- WORK REQUIRED: Write out exactly the lines from the one containing "文部科学省委託事業「デジタルコ" through the last line of the records below, and no others.

- LISTED RECORDS:
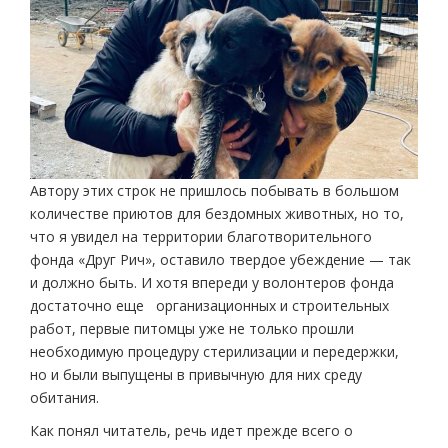
Автору этих строк не пришлось побывать в большом
количестве приютов для бездомных животных, но то,
что я увидел на территории благотворительного
фонда «Друг Рич», оставило твердое убеждение — так
и должно быть. И хотя впереди у волонтеров фонда
достаточно еще организационных и строительных
работ, первые питомцы уже не только прошли
необходимую процедуру стерилизации и передержки,
но и были выпущены в привычную для них среду
обитания.
Как понял читатель, речь идет прежде всего о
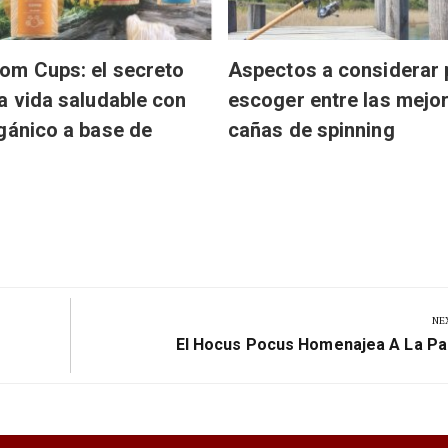
om Cups: el secreto
Aspectos a considerar 
a vida saludable con
escoger entre las mejo
gánico a base de
cañas de spinning
NE
Next
El Hocus Pocus Homenajea A La Pa
Post:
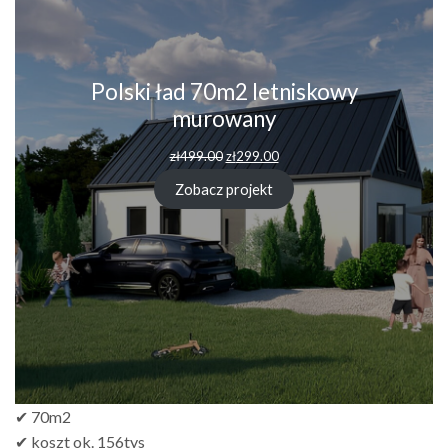
Polski ład 70m2 letniskowy
murowany
zł
499.00
zł
299.00
Zobacz projekt
✔ 70m2
✔ koszt ok. 156tys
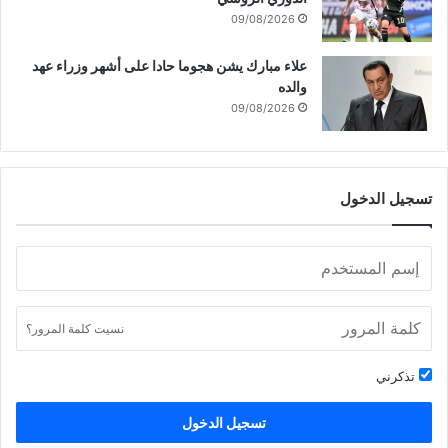
غ
09/08/2026
ز
ة
علاء مبارك يشن هجوما حادا على أشهر وزراء عهد
.
والده
.
09/08/2026
.
تسجيل الدخول
نسيت كلمة المرور؟
تذكرني
تسجيل الدخول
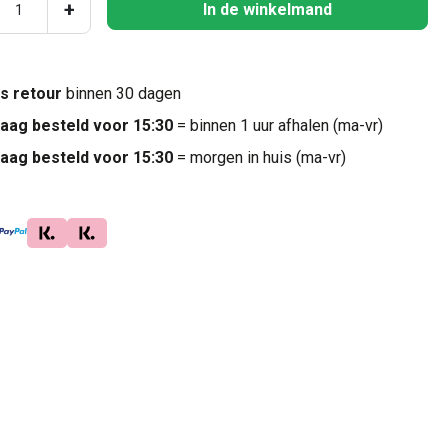
ucthoeveelheid: Voer de gewenste hoeveel
+
In de winkelmand
is retour
binnen 30 dagen
aag besteld voor 15:30
= binnen 1 uur afhalen (ma-vr)
aag besteld voor 15:30
= morgen in huis (ma-vr)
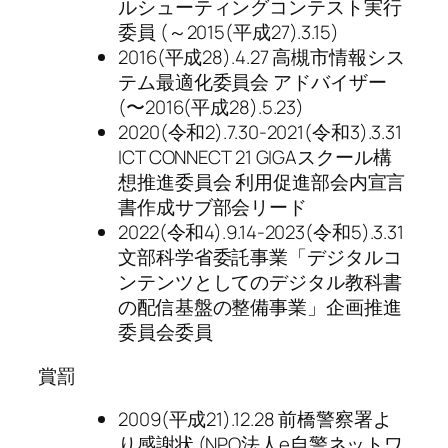
ルシューティングコンテスト実行
委員 (～2015(平成27).3.15)
2016(平成28).4.27 高槻市情報シス
テム最適化委員会 アドバイザー
(〜2016(平成28).5.23)
2020(令和2).7.30-2021(令和3).3.31
ICT CONNECT 21 GIGAスクール構
想推進委員会 利用促進部会内宣言
書作成サブ部会リード
2022(令和4).9.14-2023(令和5).3.31
文部科学省委託事業「デジタルコ
ンテンツとしてのデジタル教科書
の配信基盤の整備事業」企画推進
委員会委員
賞罰
2009(平成21).12.28 前橋警察署よ
り感謝状 (NPO法人e自警ネットワ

- OUTPUT BELOW:
文部科学省委託事業「デジタルコ
ンテンツとしてのデジタル教科書
の配信基盤の整備事業」企画推進
委員会委員
賞罰
2009(平成21).12.28 前橋警察署よ
り感謝状 (NPO法人e自警ネットワ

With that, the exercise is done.